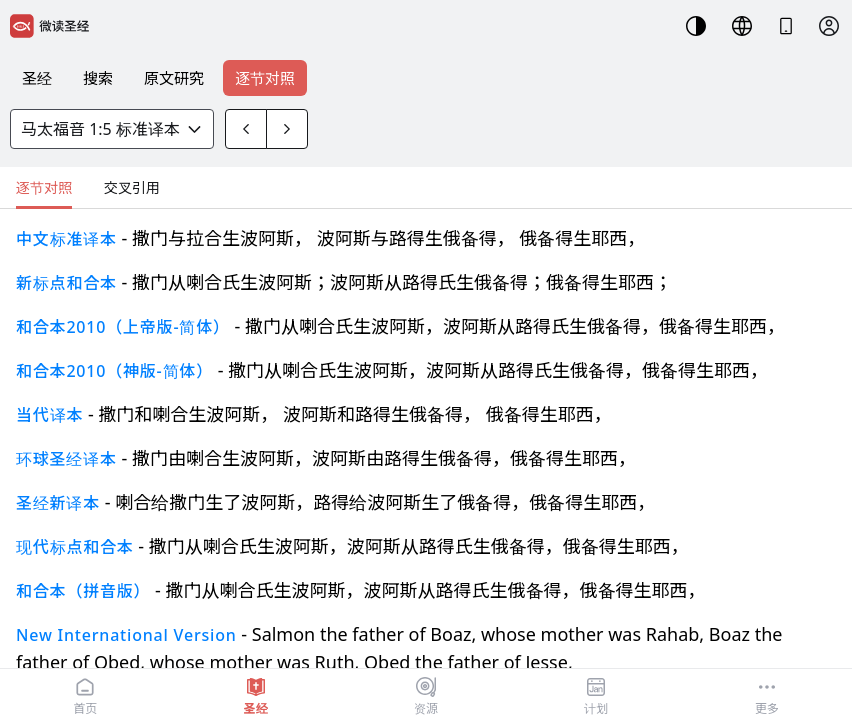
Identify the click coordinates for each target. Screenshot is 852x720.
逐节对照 (265, 78)
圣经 (37, 78)
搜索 (98, 78)
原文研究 (174, 78)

---*---

• Exercise instructions
Could you copy the data above exactly, leaving the pictures out?

• Solution
Identify the click coordinates for each target. Screenshot is 852x720.
逐节对照 (265, 78)
圣经 (37, 78)
搜索 (98, 78)
原文研究 (174, 78)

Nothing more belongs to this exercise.